WHAT YOU HAVE TO DO → In this exercise, print only the lines of the records below from the one with "h the named" through the one with "missed 21 games", inclusive. Pictures are not part of the copy.

>>

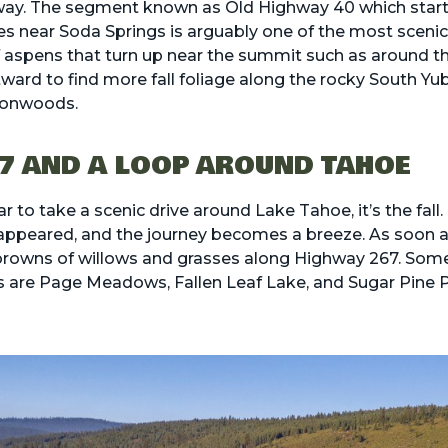
hway. The segment known as
Old Highway 40
which start
es near Soda Springs is arguably one of the most scenic 
f aspens that turn up near the summit such as around th
ard to find more fall foliage along the rocky South Yuba
tonwoods.
7 AND A LOOP AROUND TAHOE
ear to take a scenic drive around Lake Tahoe, it’s the fa
ppeared, and the journey becomes a breeze. As soon a
 browns of willows and grasses along Highway 267. Some 
s are Page Meadows, Fallen Leaf Lake, and Sugar Pine P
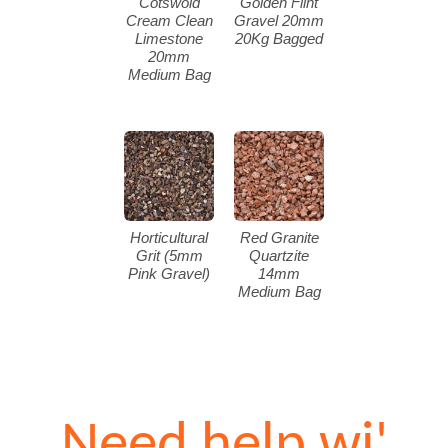
Cotswold
Golden Flint
Cream Clean
Gravel 20mm
Limestone
20Kg Bagged
20mm
Medium Bag
Horticultural
Red Granite
Grit (5mm
Quartzite
Pink Gravel)
14mm
Medium Bag
Need help wi'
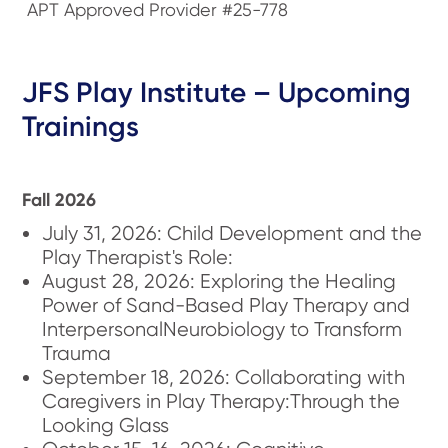
APT Approved Provider #25-778
JFS Play Institute – Upcoming
Trainings
Fall 2026
July 31, 2026: Child Development and the
Play Therapist's Role:
August 28, 2026: Exploring the Healing
Power of Sand-Based Play Therapy and
InterpersonalNeurobiology to Transform
Trauma
September 18, 2026: Collaborating with
Caregivers in Play Therapy:Through the
Looking Glass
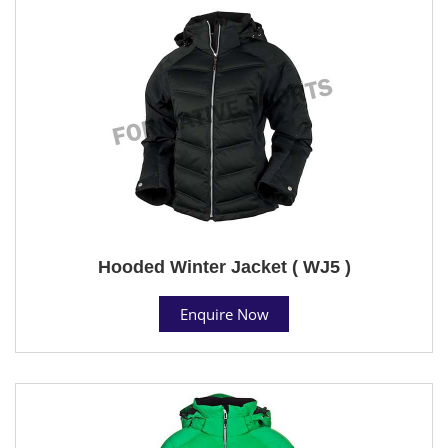
Hooded Winter Jacket ( WJ5 )
Enquire Now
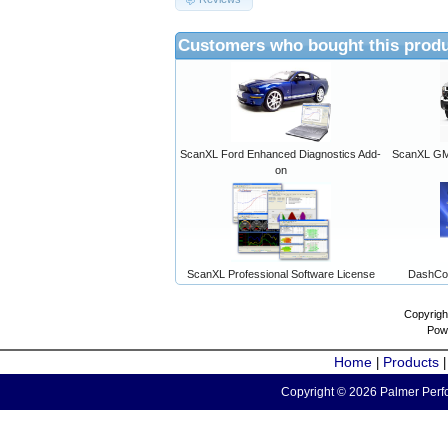
Customers who bought this produ
ScanXL Ford Enhanced Diagnostics Add-
ScanXL GM 
on
ScanXL Professional Software License
DashCo
Copyrigh
Pow
Home
Products
|
Copyright © 2026 Palmer Perfo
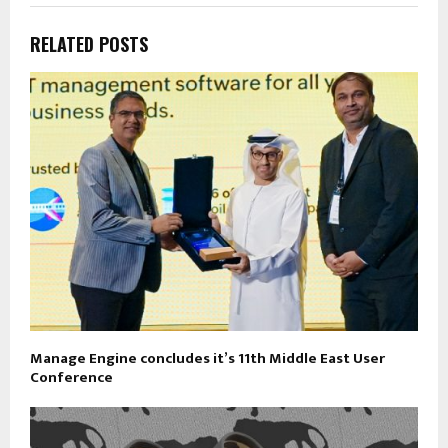
RELATED POSTS
Manage Engine concludes it’s 11th Middle East User
Conference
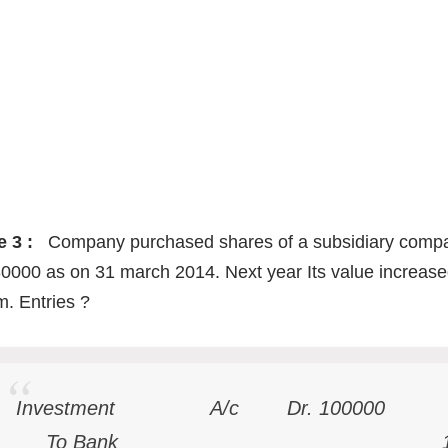
e 3 :
Company purchased shares of a subsidiary company
0000 as on 31 march 2014. Next year Its value increase
. Entries ?
Investment A/c Dr. 100000
To Bank 1000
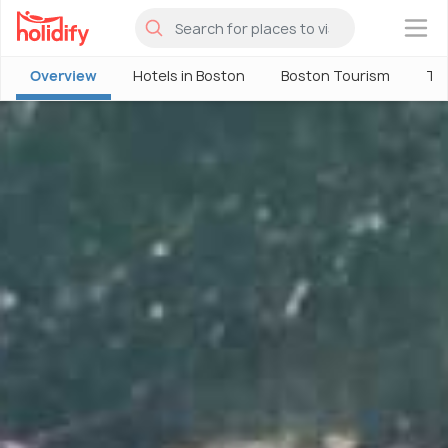
×
Overview
Hotels in Boston
Boston Tourism
Thi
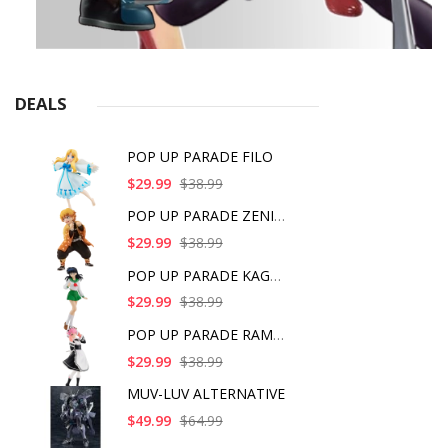
DEALS
POP UP PARADE FILO
$29.99
$38.99
POP UP PARADE ZENITS
$29.99
$38.99
POP UP PARADE KAGOME
$29.99
$38.99
POP UP PARADE RAM IC
$29.99
$38.99
MUV-LUV ALTERNATIVE
$49.99
$64.99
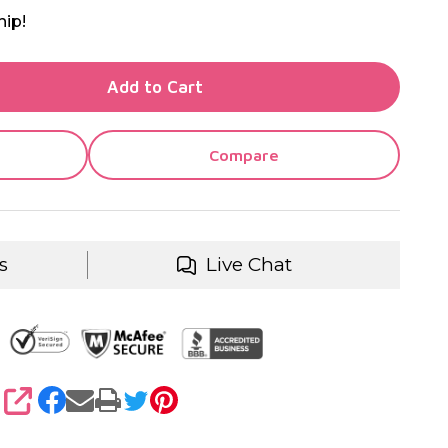
hip!
TY OF UNDEFINED
Add to Cart
TY OF UNDEFINED
Compare
s
Live Chat
SHARE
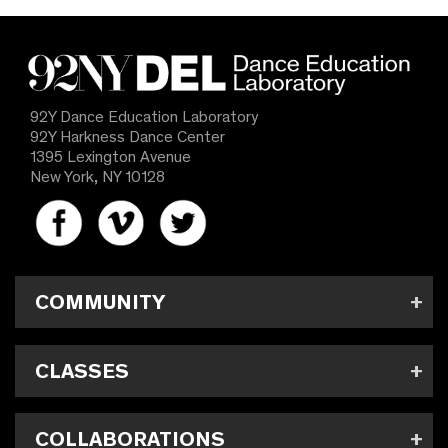
92Y Dance Education Laboratory
92Y Harkness Dance Center
1395 Lexington Avenue
New York, NY 10128
COMMUNITY
CLASSES
COLLABORATIONS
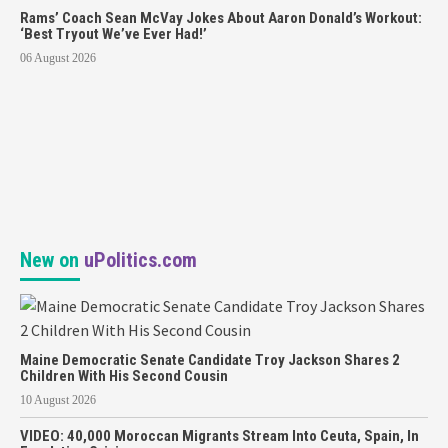
Rams’ Coach Sean McVay Jokes About Aaron Donald’s Workout:
‘Best Tryout We’ve Ever Had!’
06 August 2026
New on
uPolitics.com
Maine Democratic Senate Candidate Troy Jackson Shares 2
Children With His Second Cousin
10 August 2026
VIDEO: 40,000 Moroccan Migrants Stream Into Ceuta, Spain, In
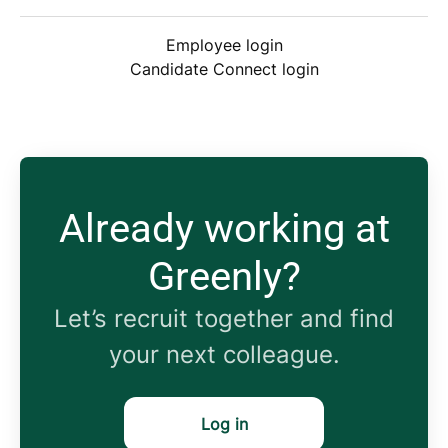
Employee login
Candidate Connect login
Already working at
Greenly?
Let’s recruit together and find
your next colleague.
Log in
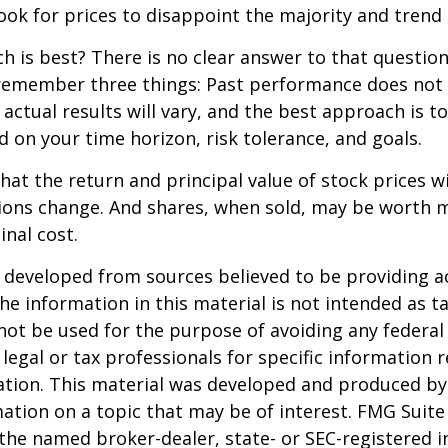
ook for prices to disappoint the majority and trend 
 is best? There is no clear answer to that question.
remember three things: Past performance does not
 actual results will vary, and the best approach is t
d on your time horizon, risk tolerance, and goals.
hat the return and principal value of stock prices wi
ions change. And shares, when sold, may be worth m
inal cost.
 developed from sources believed to be providing a
he information in this material is not intended as ta
 not be used for the purpose of avoiding any federal 
 legal or tax professionals for specific information 
uation. This material was developed and produced b
ation on a topic that may be of interest. FMG Suite 
h the named broker-dealer, state- or SEC-registered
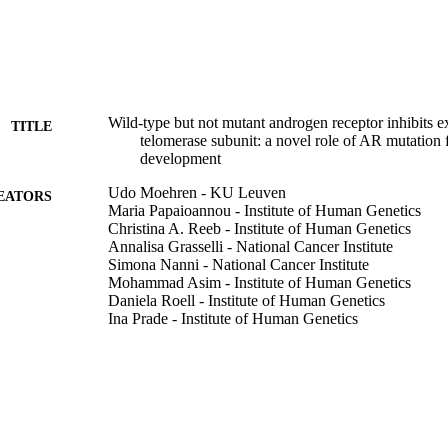
Wild‐type but not mutant androgen receptor inhibits 
TITLE
telomerase subunit: a novel role of AR mutation f
development
Udo Moehren - KU Leuven
EATORS
Maria Papaioannou - Institute of Human Genetics
Christina A. Reeb - Institute of Human Genetics
Annalisa Grasselli - National Cancer Institute
Simona Nanni - National Cancer Institute
Mohammad Asim - Institute of Human Genetics
Daniela Roell - Institute of Human Genetics
Ina Prade - Institute of Human Genetics
Antonella Farsetti - National Academies of Sciences,
Aria Baniahmad - University of Eastern Finland
The FASEB journal, Vol.22(4), pp.1258-1267
DETAILS
Federation of American Societies for Experimental B
LISHER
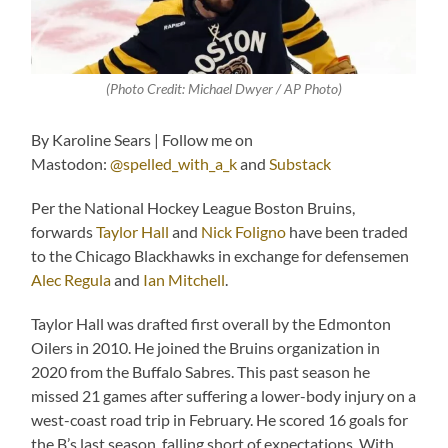
(Photo Credit:
Michael Dwyer / AP Photo
)
By Karoline Sears | Follow me on
Mastodon:
@spelled_with_a_k
and
Substack
Per the National Hockey League Boston Bruins,
forwards
Taylor Hall
and
Nick Foligno
have been traded
to the Chicago Blackhawks in exchange for defensemen
Alec Regula
and
Ian Mitchell
.
Taylor Hall was drafted first overall by the Edmonton
Oilers in 2010. He joined the Bruins organization in
2020 from the Buffalo Sabres. This past season he
missed 21 games after suffering a lower-body injury on a
west-coast road trip in February. He scored 16 goals for
the B’s last season, falling short of expectations. With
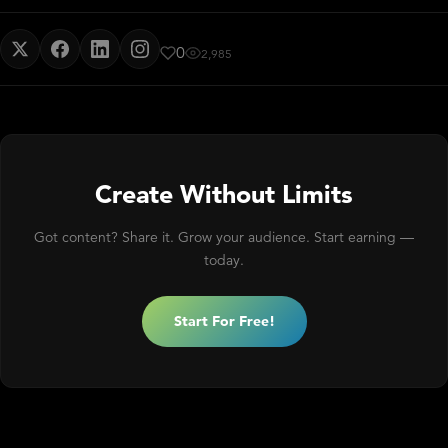
0
2,985
Create Without Limits
Got content? Share it. Grow your audience. Start earning —
today.
Start For Free!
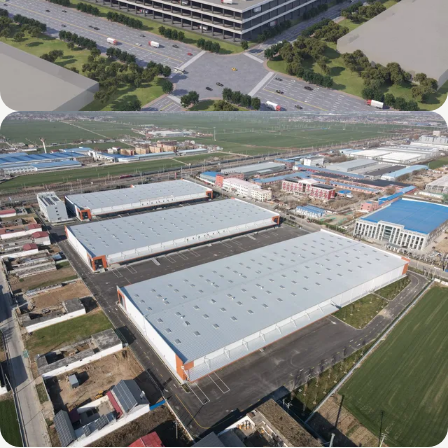
Mapletree International Food Intelligent
Manufacturing Industrial Park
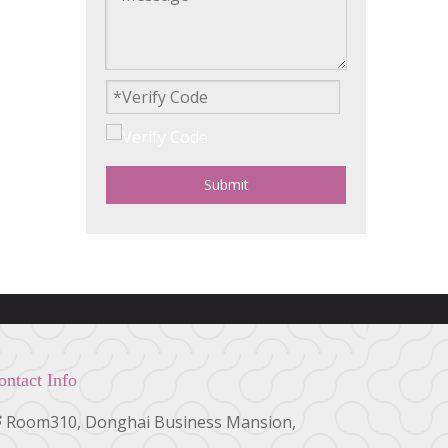
Submit
ontact Info
Room310, Donghai Business Mansion,

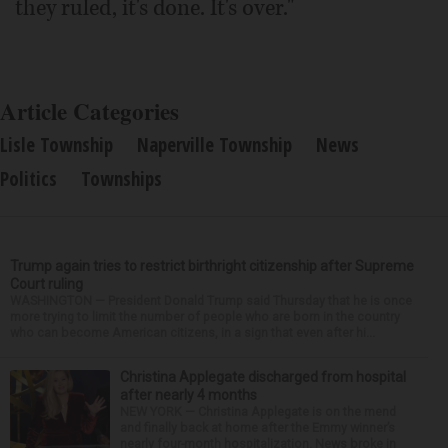
they ruled, it's done. It's over."
Article Categories
Lisle Township
Naperville Township
News
Politics
Townships
Trump again tries to restrict birthright citizenship after Supreme
Court ruling
WASHINGTON — President Donald Trump said Thursday that he is once
more trying to limit the number of people who are born in the country
who can become American citizens, in a sign that even after hi...
Christina Applegate discharged from hospital
after nearly 4 months
NEW YORK — Christina Applegate is on the mend
and finally back at home after the Emmy winner’s
nearly four-month hospitalization. News broke in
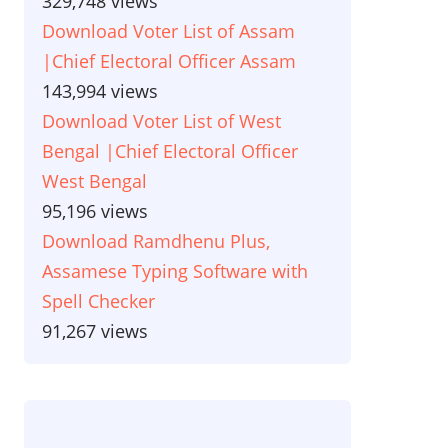
329,748 views
Download Voter List of Assam
|Chief Electoral Officer Assam
143,994 views
Download Voter List of West
Bengal |Chief Electoral Officer
West Bengal
95,196 views
Download Ramdhenu Plus,
Assamese Typing Software with
Spell Checker
91,267 views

<<

RESULT BELOW →
h the named broker-dealer, state- or SEC-registered
Wild‐type but not mutant androgen receptor inhibits 
TITLE
telomerase subunit: a novel role of AR mutation f
development
Udo Moehren - KU Leuven
EATORS
Maria Papaioannou - Institute of Human Genetics
Christina A. Reeb - Institute of Human Genetics
Annalisa Grasselli - National Cancer Institute
Simona Nanni - National Cancer Institute
Mohammad Asim - Institute of Human Genetics
Daniela Roell - Institute of Human Genetics
Ina Prade - Institute of Human Genetics
Antonella Farsetti - National Academies of Sciences,
Aria Baniahmad - University of Eastern Finland
The FASEB journal, Vol.22(4), pp.1258-1267
DETAILS
Federation of American Societies for Experimental B
LISHER
(Photo Credit:
Michael Dwyer / AP Photo
)
By Karoline Sears | Follow me on
Mastodon:
@spelled_with_a_k
and
Substack
Per the National Hockey League Boston Bruins,
forwards
Taylor Hall
and
Nick Foligno
have been traded
to the Chicago Blackhawks in exchange for defensemen
Alec Regula
and
Ian Mitchell
.
Taylor Hall was drafted first overall by the Edmonton
Oilers in 2010. He joined the Bruins organization in
2020 from the Buffalo Sabres. This past season he
missed 21 games after suffering a lower-body injury on a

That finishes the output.